The smallest ratio comes from the maximum difference between before and after velocities for the first ball and the minimum after collision velocity for the second ball.
** In symbols, what mass ratio is indicated if the before-collision velocity of ball 1 is v1, its after-collision velocity u1 and the after-collision velocity of the 'target' ball is u2? **
v1 * m1 + 0 cm/s * m2 = u1 * m1 + u2 * m2
(v1-u1)* m1 = u2 * m2
m1 = u2/(v1-u1) * m2
m1/m2 = u2/(v1-u1)
** Derivative of expression for m1/m2 with respect to v1. **
d/dv1 u2/(v1-u1) = -u2/(v1 - u1)^2
-.97
This is the rate of change in mass ratio with respect to v1.
** If the range of the uninterrupted first ball changes by an amount equal to the standard deviation, then how much does the predicted value of v1 change? If v1 changes by this amount, then by how much would the predicted mass ratio change? **
.365
-.354
The change in mass ratio was obtained by placing the v1 with a velocity that was adjusted by the standard deviation in horizontal range
This means that the mass ratio is adjusted by -.354 for every change in velocity.

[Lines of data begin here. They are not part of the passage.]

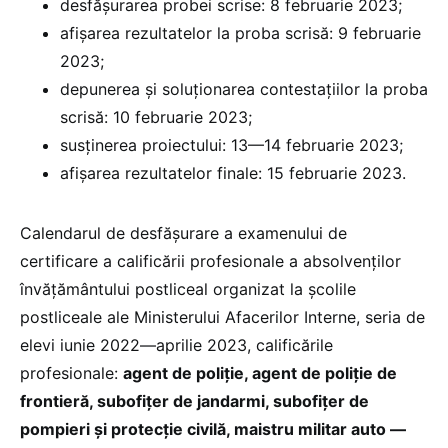
desfășurarea probei scrise: 8 februarie 2023;
afișarea rezultatelor la proba scrisă: 9 februarie
2023;
depunerea și soluționarea contestațiilor la proba
scrisă: 10 februarie 2023;
susținerea proiectului: 13—14 februarie 2023;
afișarea rezultatelor finale: 15 februarie 2023.
Calendarul de desfășurare a examenului de
certificare a calificării profesionale a absolvenților
învățământului postliceal organizat la școlile
postliceale ale Ministerului Afacerilor Interne, seria de
elevi iunie 2022—aprilie 2023, calificările
profesionale:
agent de poliție, agent de poliție de
frontieră, subofițer de jandarmi, subofițer de
pompieri și protecție civilă, maistru militar auto —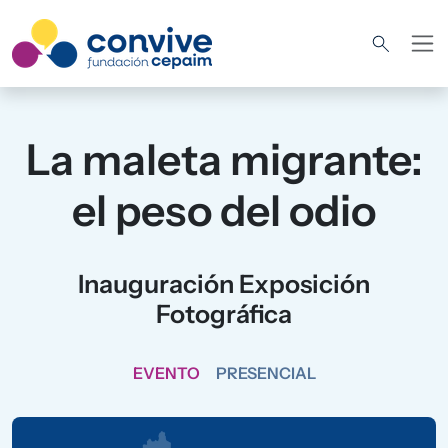
Pasar al contenido principal
La maleta migrante:
el peso del odio
Inauguración Exposición
Fotográfica
EVENTO
PRESENCIAL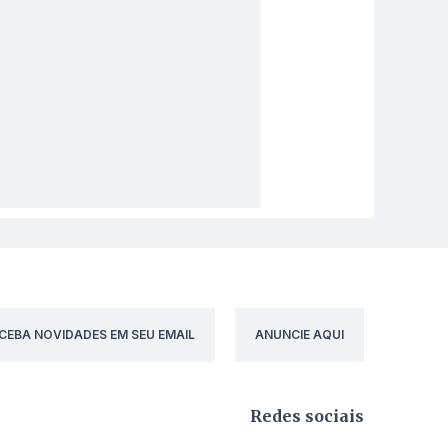
CEBA NOVIDADES EM SEU EMAIL
ANUNCIE AQUI
Redes sociais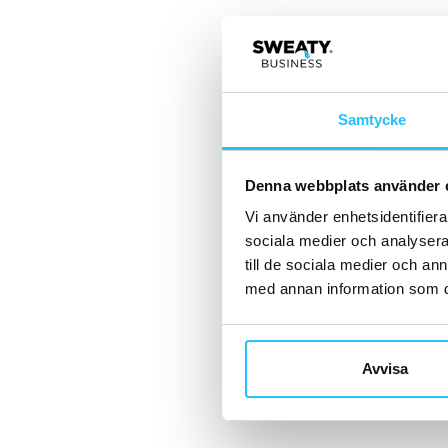
Samtycke
Denna webbplats använder 
Vi använder enhetsidentifierar
sociala medier och analysera 
till de sociala medier och a
med annan information som du 
Avvisa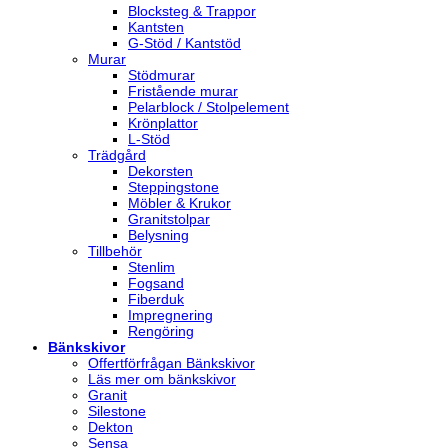
Blocksteg & Trappor
Kantsten
G-Stöd / Kantstöd
Murar
Stödmurar
Fristående murar
Pelarblock / Stolpelement
Krönplattor
L-Stöd
Trädgård
Dekorsten
Steppingstone
Möbler & Krukor
Granitstolpar
Belysning
Tillbehör
Stenlim
Fogsand
Fiberduk
Impregnering
Rengöring
Bänkskivor
Offertförfrågan Bänkskivor
Läs mer om bänkskivor
Granit
Silestone
Dekton
Sensa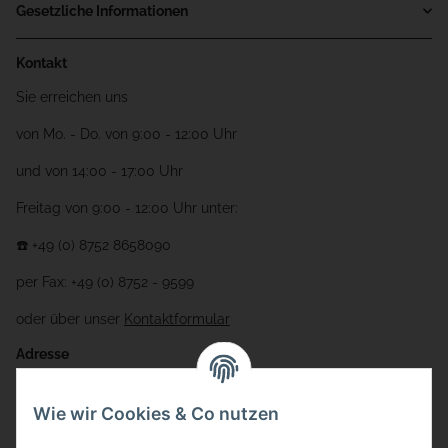
Gesetzliche Informationen
Kontakt
Sie erreichen uns
von Mo. - Do. von 9:00 - 12:00 Uhr
und von 14:00 - 17:00 Uhr
Freitag von 9:00 - 12:00 Uhr unter:
☎️ +49 (0) 8752 8658090
per Fax: +49 (0) 8752 - 9599
oder über unser
Kontaktformular
Adresse
Bauer-Systemtechnik GmbH
Wie wir Cookies & Co nutzen
Gewerbering 17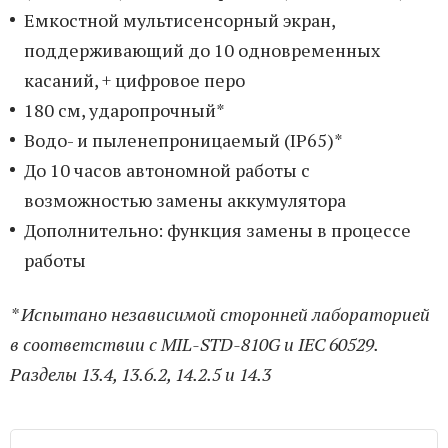
Емкостной мультисенсорный экран,
поддерживающий до 10 одновременных
касаний, + цифровое перо
180 см, ударопрочный*
Водо- и пыленепроницаемый (IP65)*
До 10 часов автономной работы с
возможностью замены аккумулятора
Дополнительно: функция замены в процессе
работы
* Испытано независимой сторонней лабораторией
в соответствии с MIL-STD-810G и IEC 60529.
Разделы 13.4, 13.6.2, 14.2.5 и 14.3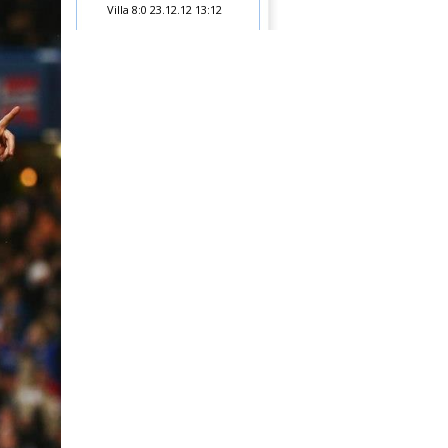
Villa 8:0
23.12.12 13:12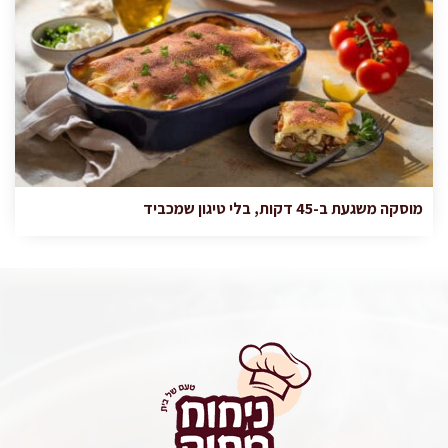
מוסקה משגעת ב-45 דקות, בלי טיגון שמכביד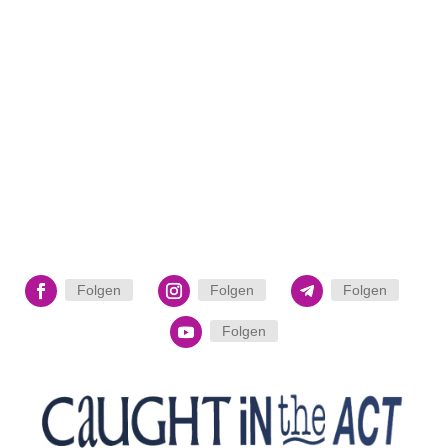
Folgen
Folgen
Folgen
Folgen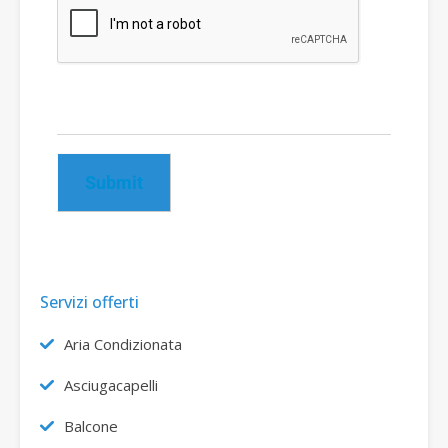
Submit
Servizi offerti
Aria Condizionata
Asciugacapelli
Balcone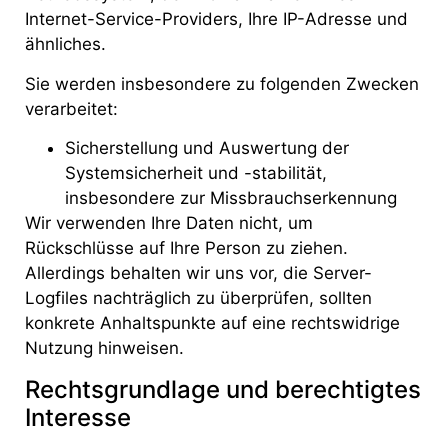
Internet-Service-Providers, Ihre IP-Adresse und
ähnliches.
Sie werden insbesondere zu folgenden Zwecken
verarbeitet:
Sicherstellung und Auswertung der
Systemsicherheit und -stabilität,
insbesondere zur Missbrauchserkennung
Wir verwenden Ihre Daten nicht, um
Rückschlüsse auf Ihre Person zu ziehen.
Allerdings behalten wir uns vor, die Server-
Logfiles nachträglich zu überprüfen, sollten
konkrete Anhaltspunkte auf eine rechtswidrige
Nutzung hinweisen.
Rechtsgrundlage und berechtigtes
Interesse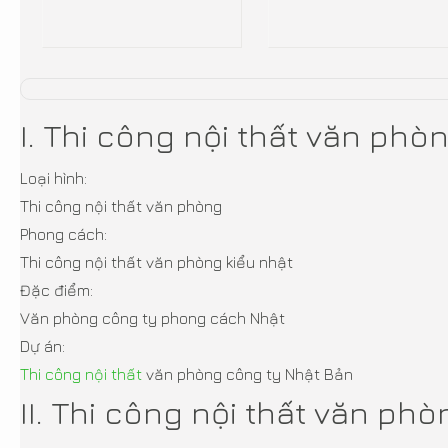
I. Thi công nội thất văn phò
Loại hình:
Thi công nội thất văn phòng
Phong cách:
Thi công nội thất văn phòng kiểu nhật
Đặc điểm:
Văn phòng công ty phong cách Nhật
Dự án:
Thi công nội thất
văn phòng công ty Nhật Bản
II. Thi công nội thất văn ph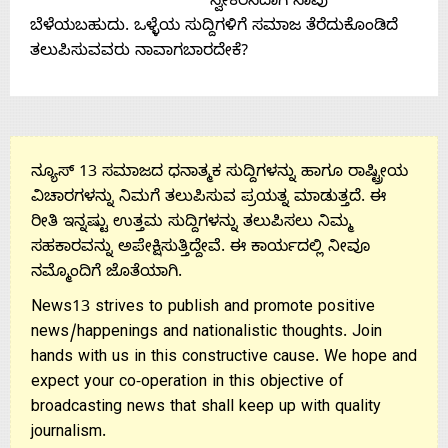
ಸ್ವೀಕರಿಸಿದಾಗ ನಾವು
ಬೆಳೆಯಬಹುದು. ಒಳ್ಳೆಯ ಸುದ್ದಿಗಳಿಗೆ ಸಮಾಜ ತೆರೆದುಕೊಂಡಿದೆ
ತಲುಪಿಸುವವರು ನಾವಾಗಬಾರದೇಕೆ?
ನ್ಯೂಸ್ 13 ಸಮಾಜದ ಧನಾತ್ಮಕ ಸುದ್ದಿಗಳನ್ನು ಹಾಗೂ ರಾಷ್ಟ್ರೀಯ
ವಿಚಾರಗಳನ್ನು ನಿಮಗೆ ತಲುಪಿಸುವ ಪ್ರಯತ್ನ ಮಾಡುತ್ತದೆ. ಈ
ರೀತಿ ಇನ್ನಷ್ಟು ಉತ್ತಮ ಸುದ್ದಿಗಳನ್ನು ತಲುಪಿಸಲು ನಿಮ್ಮ
ಸಹಕಾರವನ್ನು ಅಪೇಕ್ಷಿಸುತ್ತಿದ್ದೇವೆ. ಈ ಕಾರ್ಯದಲ್ಲಿ ನೀವೂ
ನಮ್ಮೊಂದಿಗೆ ಜೊತೆಯಾಗಿ.
News13 strives to publish and promote positive
news/happenings and nationalistic thoughts. Join
hands with us in this constructive cause. We hope and
expect your co-operation in this objective of
broadcasting news that shall keep up with quality
journalism.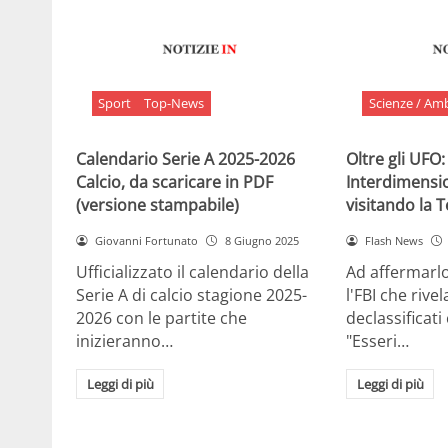
Sport
Top-News
Scienze / Am
Calendario Serie A 2025-2026
Oltre gli UFO:
Calcio, da scaricare in PDF
Interdimensi
(versione stampabile)
visitando la 
Giovanni Fortunato
8 Giugno 2025
Flash News
Ufficializzato il calendario della
Ad affermarl
Serie A di calcio stagione 2025-
l'FBI che rivela
2026 con le partite che
declassificati
inizieranno…
"Esseri…
Leggi di più
Leggi di più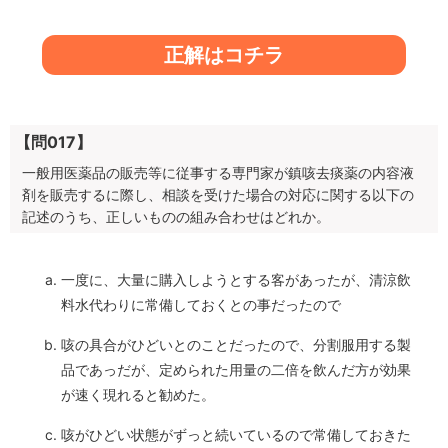
正解はコチラ
【問017】
一般用医薬品の販売等に従事する専門家が鎮咳去痰薬の内容液
剤を販売するに際し、相談を受けた場合の対応に関する以下の
記述のうち、正しいものの組み合わせはどれか。
一度に、大量に購入しようとする客があったが、清涼飲
料水代わりに常備しておくとの事だったので
咳の具合がひどいとのことだったので、分割服用する製
品であっだが、定められた用量の二倍を飲んだ方が効果
が速く現れると勧めた。
咳がひどい状態がずっと続いているので常備しておきた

This is the illustration of the chain rule.
** Complete summary and comparison with previous results, with second ball 2 mm lower than before. **
x-displacement
B1: 14.5,14.3,14.2,14.3,14.4 mean: 14.34 +- .1140
B2: 35.6,35.6,35.6,34.6,35.6 mean: 35.4 +- .4472
velocity mean, max, min
B1: 39.0, 39.3, 38.7
B2: 96.9, 97.4, 95.0
** Vertical drop of the second ball, its mean horizontal range and the slope of the line segment connecting the two centers; the velocity given by the program based on mean; velocity interval for 2-mm decrease in 2d-ball height; velocity interval from the original run at equal heights; difference in the mean-based velocities; is new velocity significantly different than original? **
66.6,35.4,0.108
99.79
101.1, 98.49
98.4,95.9
2.79
The velocity of the second run seems to be greater than the first run.
** Your report comparing first-ball velocities from the two setups: **
66.6,14.34,0.108,
39.66
39.98,39.34
39.4,38.9
.46
The velocity seems to be very close between the first run and second run.
** Uncertainty in relative heights, in mm: **
.27
This distance in mm between marks on the triply reduced ruler that was used to make the measurement.
** Based on the results you have obtained to this point, argue for or against the hypothesis that the uncertainty in the relative heights of the balls was a significant factor in the first setup. **
The uncertainty was not a significant factor in the first setup because the uncertainty in the measurement was very low. It was much less than a millimeter.
** How long did it take you to complete this experiment? **
About 4 hours.
** Optional additional comments and/or questions: **
Good work. The actual mass ratio, assuming the same density for both steel balls, would be the cube of the ratio of diameters. The ratio of diameters is 2/1, so mass ratio should be 8/1, which is close to your 10/1 ratio. Uncertainties associated with the tee, and also with the different positions of the centers of mass (the second ball actually starts out half its radius in front of the point of collision, the first half its radius behind, which tends to lead to an overestimate the second-ball velocity and underestimate the first-ball velocity), make it difficult to be much more accurate.